Un'idea semplice, riequilibrare la composizione politica del Parlamento, nominando "lord" i maggiori sostenitori della Brexit in modo da poter guadagnare voti contro la componente pro-Bruxelles, che a Westminster pesa e ostacola le mosse di Johnson per ottenere un'uscita vantaggiosa dalla UE.

Il mantra del primo ministro è "non ripetere gli errori di Theresa May", sconfitta diverse volte alla camera dei Lord su questioni chiave riguardanti la Brexit. Creare un margine significativo per poter fare le riforme radicali che porteranno il Paese in una nuova era, fuori dalla UE. 

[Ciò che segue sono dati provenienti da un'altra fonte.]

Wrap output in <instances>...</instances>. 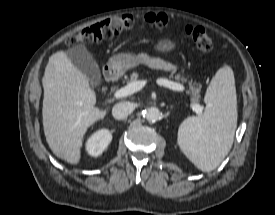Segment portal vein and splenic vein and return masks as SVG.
I'll return each instance as SVG.
<instances>
[{
	"label": "portal vein and splenic vein",
	"instance_id": "portal-vein-and-splenic-vein-1",
	"mask_svg": "<svg viewBox=\"0 0 275 215\" xmlns=\"http://www.w3.org/2000/svg\"><path fill=\"white\" fill-rule=\"evenodd\" d=\"M156 84L159 86L167 87L174 91L183 92L185 90V87L182 84L176 83V82L164 79V78L156 79ZM144 85H145L144 81H135V82L130 83V84L118 89L117 91H115L113 96L116 99L127 97L129 95H132V94L140 91L144 87ZM192 110L198 114H201L203 111V107L200 106L199 104H194L192 106Z\"/></svg>",
	"mask_w": 275,
	"mask_h": 215
}]
</instances>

A rivelare le intenzioni del primo ministro inglese è L'Express, che cita una fonte governativa. In questo momento nella House of Lords i Tories occupano 290 seggi, i Labour 178 e Lib Dems 95, mentre 183 non appartengono a un partito. Johnson vuole "premiare", conferendo loro il titolo di nobile, i finanziatori della campagna per il Leave che ha portato alla vittoria del referendum nel 2016. Una fonte di Downing Street ha riferito: 

"Ci sono molti eroi non celebrati della Brexit, il cui contributo alla decisione del Paese di lasciare l'UE merita il riconoscimento e che devono ancora contribuire al dibattito nazionale sul futuro del Paese. Il Primo Ministro ritiene che dobbiamo affrontare il predominio schiacciante alla Camera dei Lord da parte dei Remains, che non rispecchiano i milioni di elettori”.

Il piano per prendere la Camera dei Lord

Tra le figure menzionate come possibile candidato per il "pareggio" c'è Tim Martin, fondatore e capo della catena di pub Wetherspoons. Martin ha sostenuto apertamente la Brexit donando più di £ 200.000 per la campagna referendaria.

Tra gli altri eminenti finanziatori del Leave, ci sono il miliardario Peter Hargreaves e i capi degli hedge fund Sir Michael Hintze e Crispin Odey. Dal "pareggio" restebbe escluso l'ex leader dell'UKIP Nigel Farage, attualmente a capo del Partito Brexit, visto dai Tories come una minaccia elettorale.

Si prevede che i primi sei nuovi lord dei conservatori saranno nominati alla Camera nei prossimi mesi, dopo che il primo ministro ha recentemente presentato un elenco al Comitato Onorario dell'Ufficio di Gabinetto. Tra i possibili futuri lord ci sarebbero anche gli ex consiglieri della May a Downing Street, Gavin Barwell e Robbie Gibb. Ma fonti interne al governo ritengono probabile che il numero dei nominati da Johnson per pareggiare la composizione alla Camera "Alta", possa assere molto più elevato.